## Task brief
Verbatim output of the lines below is required, with the images omitted.

## Extracted records

◇ ◇ ◇ ◇

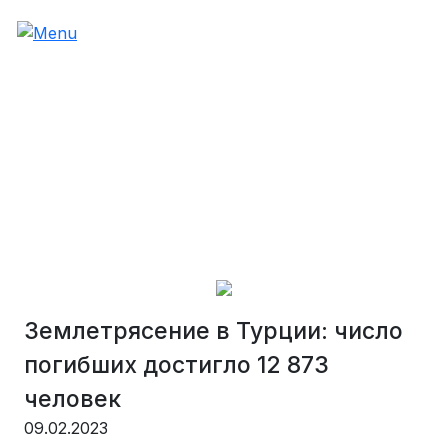
Землетрясение в Турции: число
погибших достигло 12 873
человек
09.02.2023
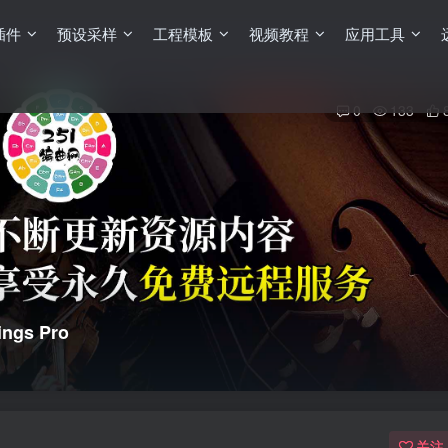
插件
预设采样
工程模板
视频教程
应用工具
0
133
ings Pro
关注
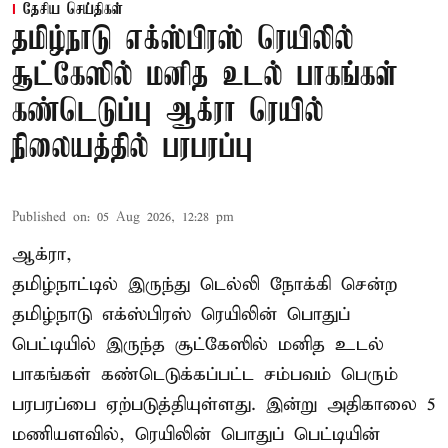
தேசிய செய்திகள்
தமிழ்நாடு எக்ஸ்பிரஸ் ரெயிலில்
சூட்கேஸில் மனித உடல் பாகங்கள்
கண்டெடுப்பு ஆக்ரா ரெயில்
நிலையத்தில் பரபரப்பு
Published on
:
05 Aug 2026, 12:28 pm
ஆக்ரா,
தமிழ்நாட்டில் இருந்து டெல்லி நோக்கி சென்ற
தமிழ்நாடு எக்ஸ்பிரஸ் ரெயிலின் பொதுப்
பெட்டியில் இருந்த சூட்கேஸில் மனித உடல்
பாகங்கள் கண்டெடுக்கப்பட்ட சம்பவம் பெரும்
பரபரப்பை ஏற்படுத்தியுள்ளது. இன்று அதிகாலை 5
மணியளவில், ரெயிலின் பொதுப் பெட்டியின்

◇ ◇ ◇ ◇

## Solution to this exercise
Землетрясение в Турции: число
погибших достигло 12 873
человек
09.02.2023
插件
预设采样
工程模板
视频教程
应用工具
0
133
ings Pro
关注
தேசிய செய்திகள்
தமிழ்நாடு எக்ஸ்பிரஸ் ரெயிலில்
சூட்கேஸில் மனித உடல் பாகங்கள்
கண்டெடுப்பு ஆக்ரா ரெயில்
நிலையத்தில் பரபரப்பு
Published on
:
05 Aug 2026, 12:28 pm
ஆக்ரா,
தமிழ்நாட்டில் இருந்து டெல்லி நோக்கி சென்ற
தமிழ்நாடு எக்ஸ்பிரஸ் ரெயிலின் பொதுப்
பெட்டியில் இருந்த சூட்கேஸில் மனித உடல்
பாகங்கள் கண்டெடுக்கப்பட்ட சம்பவம் பெரும்
பரபரப்பை ஏற்படுத்தியுள்ளது. இன்று அதிகாலை 5
மணியளவில், ரெயிலின் பொதுப் பெட்டியின்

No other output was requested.